Claude Sonnet 5: The New Default in Claude Code, Explained
June 2026 was a loud month for Anthropic. Fable 5 launched, got suspended by an export-control directive, and came back. Claude Science shipped. And then, on June 30 — almost quietly by comparison — Anthropic released the model most people will actually use every day: Claude Sonnet 5.
If you're on a Free or Pro plan, you're probably already running it. Sonnet 5 is now the default model in Claude Code for those plans, and it's available everywhere else — the API, the Claude apps, Managed Agents, and the third-party platforms.

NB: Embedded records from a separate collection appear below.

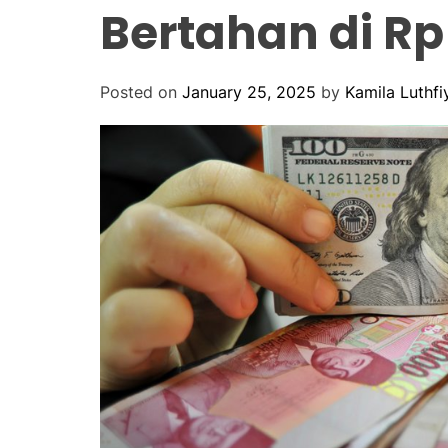
Bertahan di Rp
Posted on
January 25, 2025
by
Kamila Luthfi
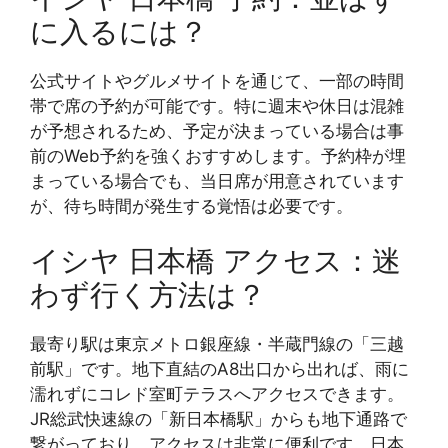
に入るには？
公式サイトやグルメサイトを通じて、一部の時間
帯で席の予約が可能です。特に週末や休日は混雑
が予想されるため、予定が決まっている場合は事
前のWeb予約を強くおすすめします。予約枠が埋
まっている場合でも、当日席が用意されています
が、待ち時間が発生する覚悟は必要です。
イシヤ 日本橋 アクセス：迷
わず行く方法は？
最寄り駅は東京メトロ銀座線・半蔵門線の「三越
前駅」です。地下直結のA8出口から出れば、雨に
濡れずにコレド室町テラスへアクセスできます。
JR総武快速線の「新日本橋駅」からも地下通路で
繋がっており、アクセスは非常に便利です。日本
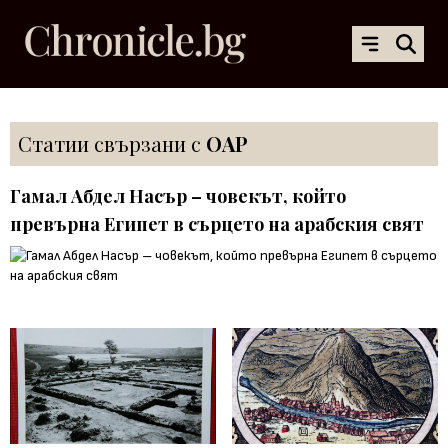
Статии свързани с
ОАР
Гамал Абдел Насър – човекът, който
превърна Египет в сърцето на арабския свят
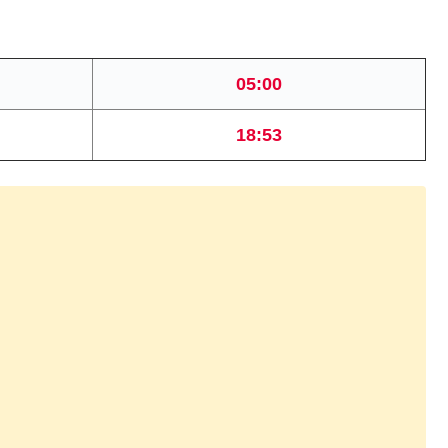
05:00
18:53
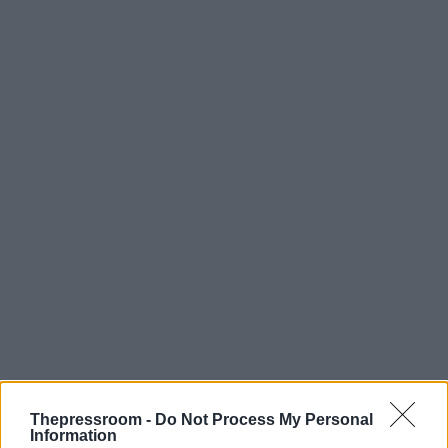
Thepressroom -
Do Not Process My Personal
Information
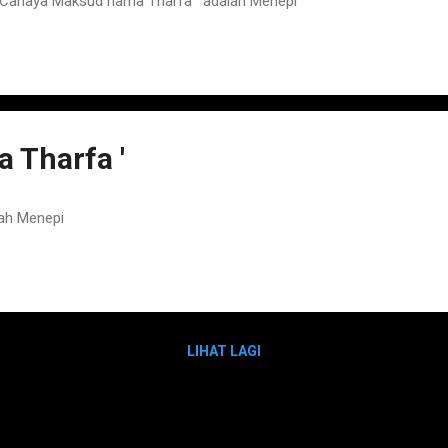
Cahaya Maksud nama Tharfa ' adalah Menepi
 Tharfa '
ah Menepi
LIHAT LAGI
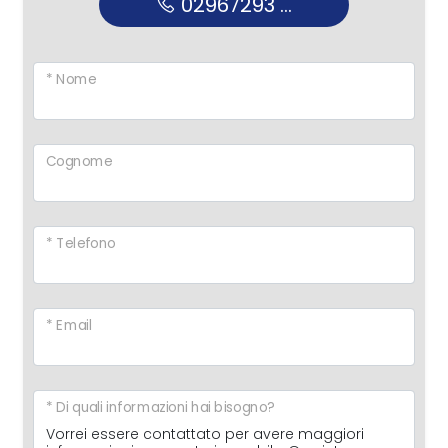
02967293 ...
* Nome
Cognome
* Telefono
* Email
* Di quali informazioni hai bisogno?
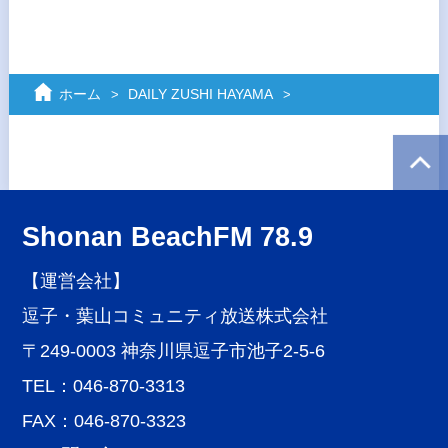
ホーム
DAILY ZUSHI HAYAMA
Shonan BeachFM 78.9
【運営会社】
逗子・葉山コミュニティ放送株式会社
〒249-0003 神奈川県逗子市池子2-5-6
TEL：046-870-3313
FAX：046-870-3323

Short version: Sonnet 5 brings near-Opus-4.8 quality on coding and agentic work at Sonnet prices, with a 1M-token context window and launch pricing of $2/$10 per million tokens through August 31. It's the most model most people have ever gotten for the money. But there are two pieces of fine print — a new tokenizer that inflates token counts, and adaptive thinking that changes the latency profile — that you should understand before you assume your bill just dropped.
Let's go through all of it.
What Sonnet 5 Actually Is
The facts, minus the launch-day gloss:
- Model ID is
claude-sonnet-5. No date suffix, same alias convention as the rest of the current lineup. - Released June 30, 2026. It replaced Sonnet 4.6 as the current Sonnet-tier model, the same week Fable 5 was redeployed globally.

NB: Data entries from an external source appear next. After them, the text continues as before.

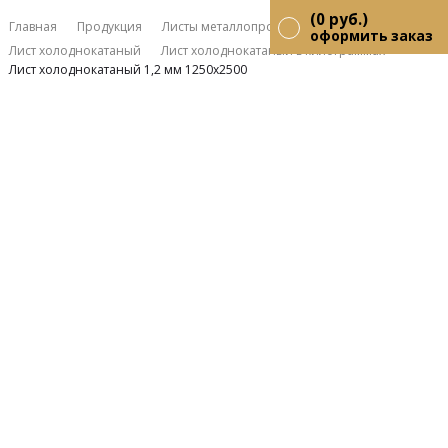
(
0
руб.)
Главная
Продукция
Листы металлопрокат
оформить заказ
Лист холоднокатаный
Лист холоднокатаный в килограммах
Лист холоднокатаный 1,2 мм 1250х2500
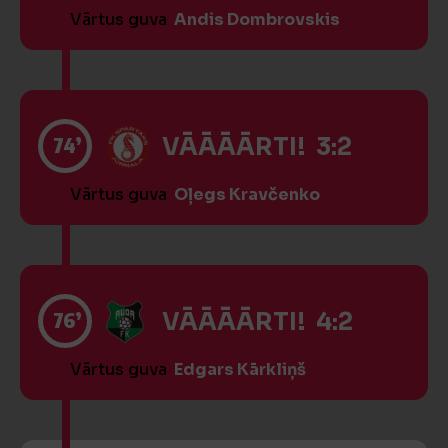
Vārtus guva
Andis Dombrovskis
74’
VĀĀĀĀRTI! 3:2
Vārtus guva
Oļegs Kravčenko
76’
VĀĀĀĀRTI! 4:2
Vārtus guva
Edgars Kārkliņš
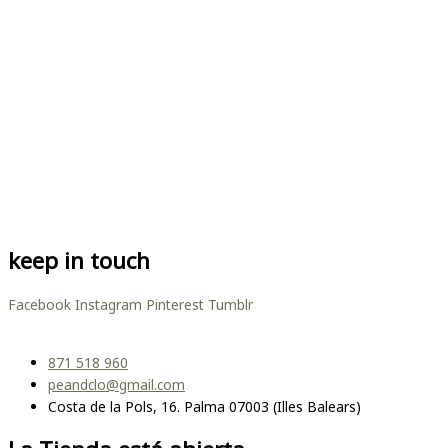
keep in touch
Facebook
Instagram
Pinterest
Tumblr
871 518 960
peandclo@gmail.com
Costa de la Pols, 16. Palma 07003 (Illes Balears)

- It's the new default for Free and Pro. In Claude Code and the Claude apps, Free and Pro accounts now start on Sonnet 5. Max, Team Premium, and Enterprise pay-as-you-go stay on Opus 4.8 as their default — you can switch either way.
- 1M-token context window, 128K max output. The same headline numbers as Opus 4.8 and Fable 5. This is the first time the "budget" tier has had frontier-scale context as a native, no-asterisk feature.
- Near-Opus performance. Anthropic's own framing is that Sonnet 5's performance "is close to that of Opus 4.8, but at lower prices," with a strict improvement over Sonnet 4.6 on agentic benchmarks like BrowseComp and OSWorld-Verified.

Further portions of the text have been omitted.